## PROBLEM DETAILS
Your output must hold every entry exactly as written and none of the pictures.

## DATA FOR PROCESSING
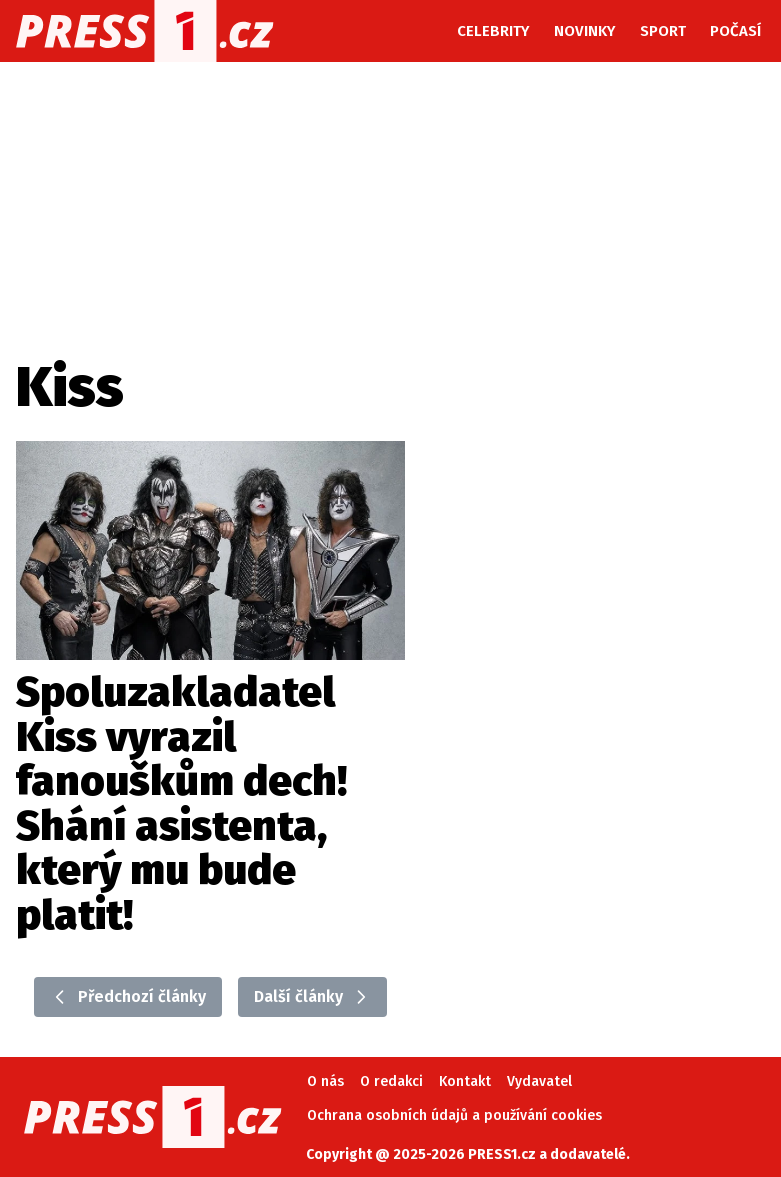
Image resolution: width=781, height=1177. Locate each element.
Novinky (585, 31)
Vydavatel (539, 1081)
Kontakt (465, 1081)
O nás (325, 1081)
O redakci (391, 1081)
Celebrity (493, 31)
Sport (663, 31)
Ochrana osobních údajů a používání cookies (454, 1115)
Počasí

## RESPONSE BOX
Image resolution: width=781, height=1177. Locate each element.
Novinky (585, 31)
Vydavatel (539, 1081)
Kontakt (465, 1081)
O nás (325, 1081)
O redakci (391, 1081)
Celebrity (493, 31)
Sport (663, 31)
Ochrana osobních údajů a používání cookies (454, 1115)
Počasí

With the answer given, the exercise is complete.